Common transistor topologies [closed]

Question

I'm trying to get my head around transistors and I had some difficulties to understand the various way we can connect a transistor.

For example, here are a few possible arrangment:

^{simulate this circuit – Schematic created using CircuitLab}

In theory, both of those circuits should be equivalent except on the left, the led is on when the base is low and on the right the led is on when the base is high.

The difference I see is that on the left, when the transistor is in cutoff state R1 and D1 aren't affected by a voltage drop through the transistor unlike the schema on the right.

So technically something like this is:

^{simulate this circuit}

Here the arrangement at the top is capable to supply 15v to the gate of the mosfet but the arrangment to the bottom can't barely supply more than 2v according to the simulation.

The question might be a bit vague, but what I'm really interested to know is if there is a list known pattern for transistor arrangement and their pros/cons?

For example, there is the darlington transistor which is pretty much like my last schematic but it seems it doesn't work if you want to amplify the voltage output for a mosfet using a transistor. In my examples, I used a clock but had in mind an output pin coming from a mcu.

For example, I saw on stackexchange someone recommending this kind of pattern:

^{simulate this circuit}

To drive a Mosfet, yet in this particular example, doesn't seem to work in my case. Actually it looks like half of an H-bridge.

Also, in my particular examples, all of the collector have a 12v applied and driven with a 5v logic on/off.

Answer 1

This is not an answer at this stage but merely shows a few problems with your understanding.

You are missing the power supplies on your schematics. Add them in.

^{simulate this circuit – Schematic created using CircuitLab}

Figure 1. (a) The LED is always on. When Q1 turns on it short circuits the supply and probably burns out. (b) This will work but the emitter will be about 0.7 V below whatever voltage is on the base.

^{simulate this circuit}

Figure 2. (a) M1's gate is permanently connected to 12 V via R3. Q1 does nothing for it. (b) With a 5 V clock signal the emitter of Q3 will reach < 5 V. This might turn on M3 a little but once current flows the voltage on R8 will rise, reduce the voltage and turn it off. If the clock signal voltage was high enough you could turn on M3 but without a discharge path M3 will probably never switch off.

^{simulate this circuit}

Figure 3. The Q1 and Q2 parts are OKish but having M1 on the high side of the load will prevent it working properly.

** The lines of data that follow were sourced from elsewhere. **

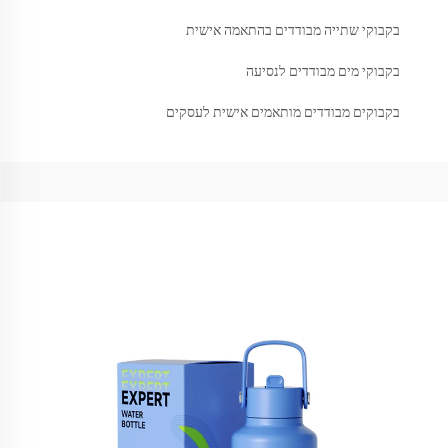
בקבוקי שתייה מבודדים בהתאמה אישית
בקבוקי מים מבודדים לנסיעה
בקבוקים מבודדים מותאמים אישית לעסקים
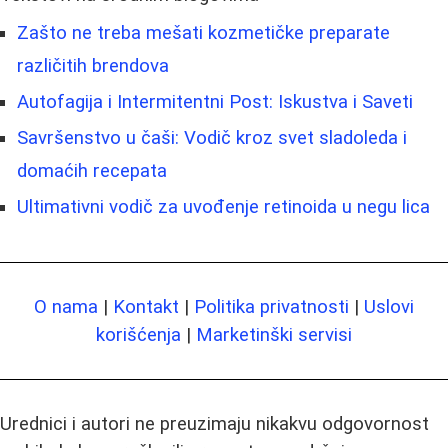
Zašto ne treba mešati kozmetičke preparate
različitih brendova
Autofagija i Intermitentni Post: Iskustva i Saveti
Savršenstvo u čaši: Vodič kroz svet sladoleda i
domaćih recepata
Ultimativni vodič za uvođenje retinoida u negu lica
O nama
|
Kontakt
|
Politika privatnosti
|
Uslovi
korišćenja
|
Marketinški servisi
Urednici i autori ne preuzimaju nikakvu odgovornost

Also, in my particular examples, all of the collector have a 12 V applied and driven with a 5 V logic on/off.

In all except Figure 1a you are running the NPN transistors in "emitter-follower" mode the emitter will follow the base voltage minus about 0.5 to 0.7 V because of the base-emitter diode voltage drop. You will never get the emitter above about 4.5 V so most of your circuits won't work properly, if at all.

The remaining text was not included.